Вот же люди! У нас на правом фланге был взвод броневиков, 12 машин, 60 человек экипажей — осталось семеро, и все равно. Победили, не сдались, не сломались и, главное, готовы жить и продолжать сражаться.

— Спасибо, — от всей души сказал я.

Очень хотелось остаться, посидеть, нормально поговорить. Но дела — и мы с Огинским поехали дальше. Следующей остановкой был Цзиньчжоу. В старой китайской крепости, игравшей роль главного японского укрепрайона на их левом фланге, еще гремели выстрелы. Город был взят, но зачистка последних вражеских отрядов, попытавшихся укрыться в подвалах и на чердаках, будет идти еще несколько часов.

— Ну, как вам было вместо рубки на своих двоих поработать? — спросил я у Семена. — Не бунтовал народ?

— А чего им бунтовать? — отмахнулся Буденный. — На коне — это, конечно, привычнее, но нам и раньше штурмовать города приходилось. А по вашей науке, с гранатами, взрывами стен и пулеметами — совсем легко было.

— Легко… — неожиданно тускло подхватил до этого молчавший Кондратенко. — Действительно! Вот прям слишком легко все получилось. Мне Семен Михайлович рассказывал, что у него почти так же было. Полдня стояли, смотрели, а потом пошли вперед, и враг словно расступался перед нами. Мы линию обороны вокруг Порт-Артура прошли без остановки, а раньше после одной попытки контрудара можно было полк в полном составе в госпиталь отправлять! А потом? Этот ваш отряд «Зорге» — все станции, все мосты взяли, даже патрули куда-то в сторону отвели. Мы до Цзиньчжоу доехали как на праздник. Неужели японцы настолько слабы? А мы полгода перед ними дрожали и умирали под их обстрелами!
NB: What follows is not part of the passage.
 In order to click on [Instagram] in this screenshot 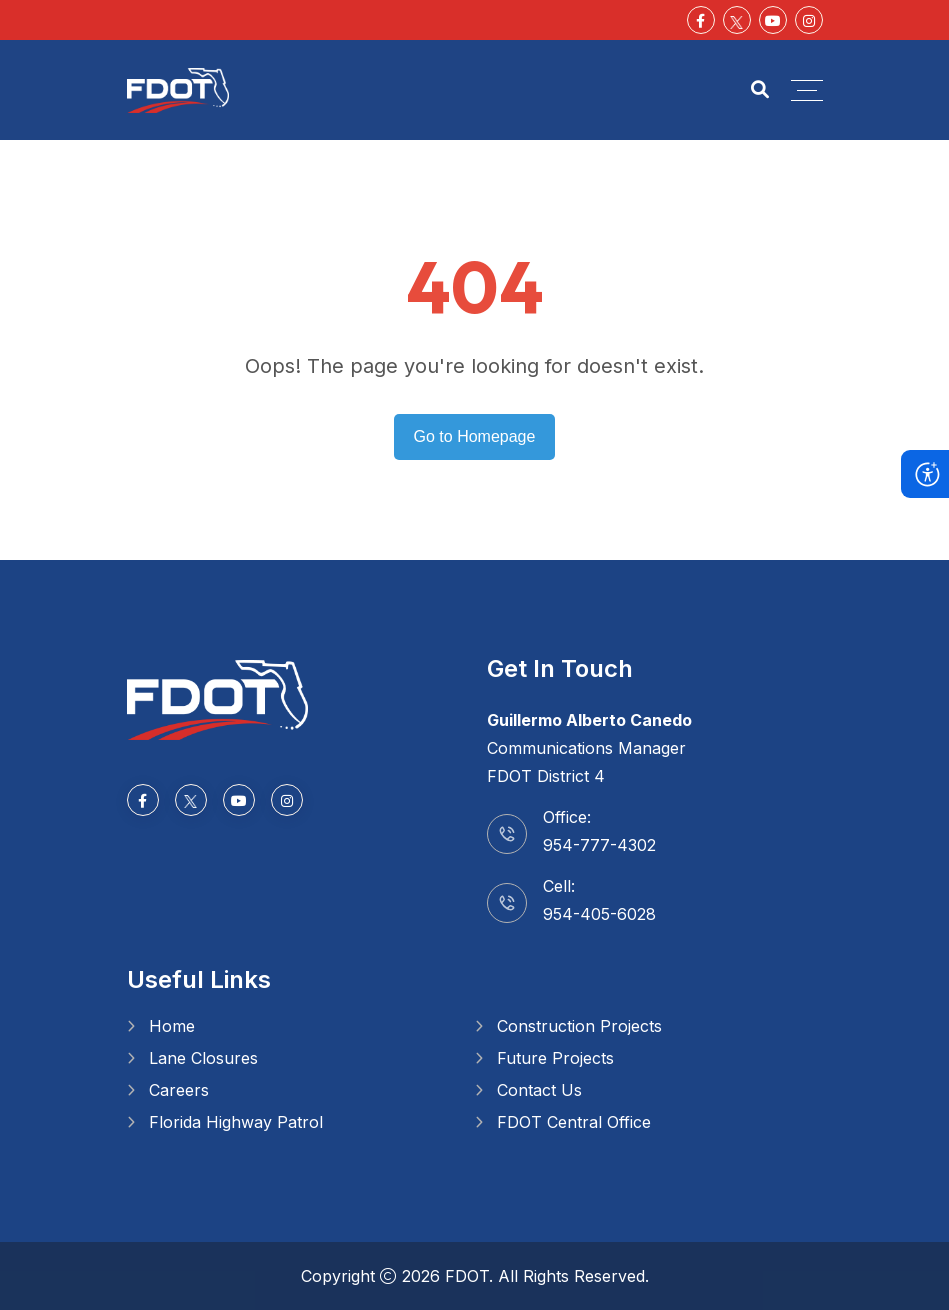 , I will do `click(809, 20)`.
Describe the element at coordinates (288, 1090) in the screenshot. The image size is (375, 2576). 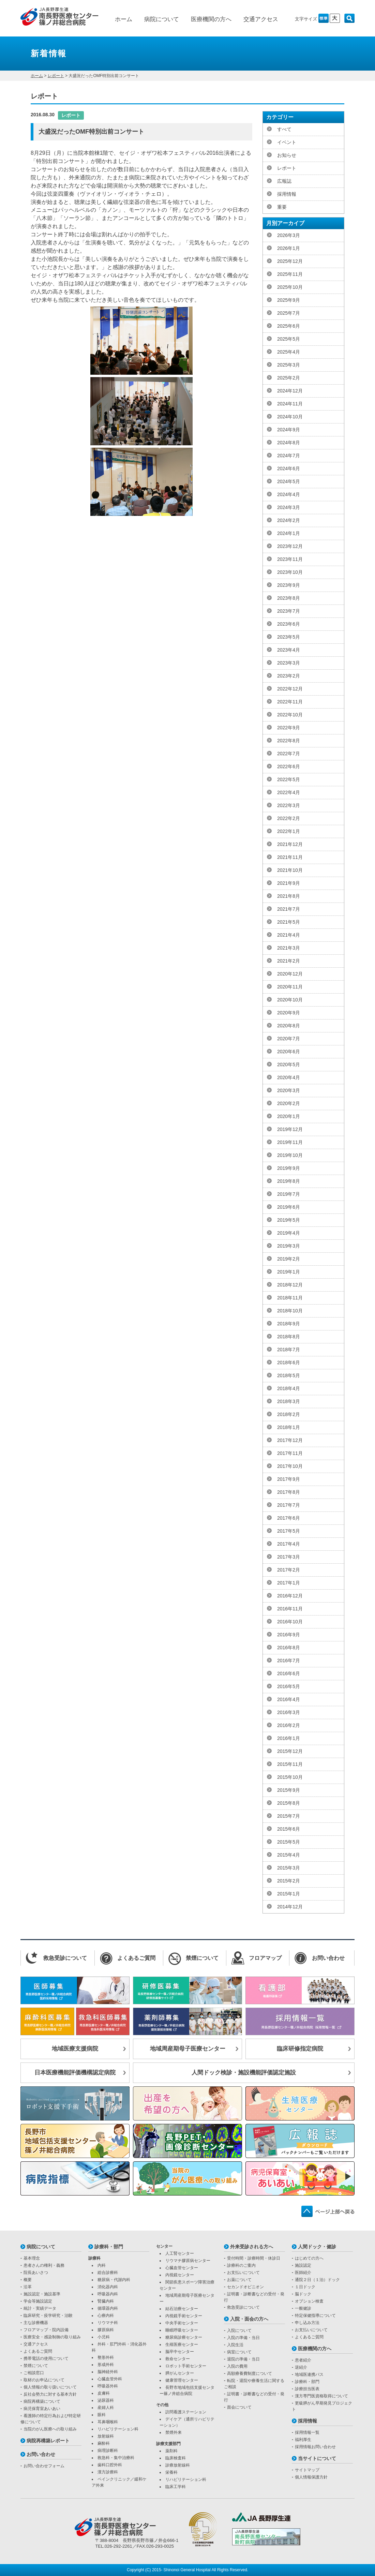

— Отставить, — остановил я генерала. Учитывая, что мы сейчас в одном звании, вышло почти уместно.

— А скажете, я не прав? Не легко получилось? — Кондратенко нахмурился.

— Видите этот броневик? — я ткнул рукой в машину, на которой приехал. — Слышите, как стучит двигатель?

— К чему вы?

— Сейчас поршни ходят плавно, но только потому, что там внутри залито масло. Кажется, что все легко, но не будет масла, и все мгновенно встанет. После чего, дай бог, останется небольшой шанс все починить, а не везти сразу на переплавку.

— Вы хотите сказать… — голос Кондратенко дрогнул.

— Смазка для армии — это кровь, — Семен же все сказал в лоб.

— Все верно. Гарнизон Порт-Артура держался, проливал кровь, и это дало шанс остальной армии зажать тут японцев. Мы шли вперед, атаковали со всех сторон, и это в свою очередь позволило вам прорваться. Все вместе же мы дали возможность корпусу Штакельберга рассечь японцев надвое. Вот уж кто мог бы сказать — и что тут сложного! Но нет, барон все понимает и первым делом приехал к нам, чтобы поздравить с общей победой. Теперь осознали?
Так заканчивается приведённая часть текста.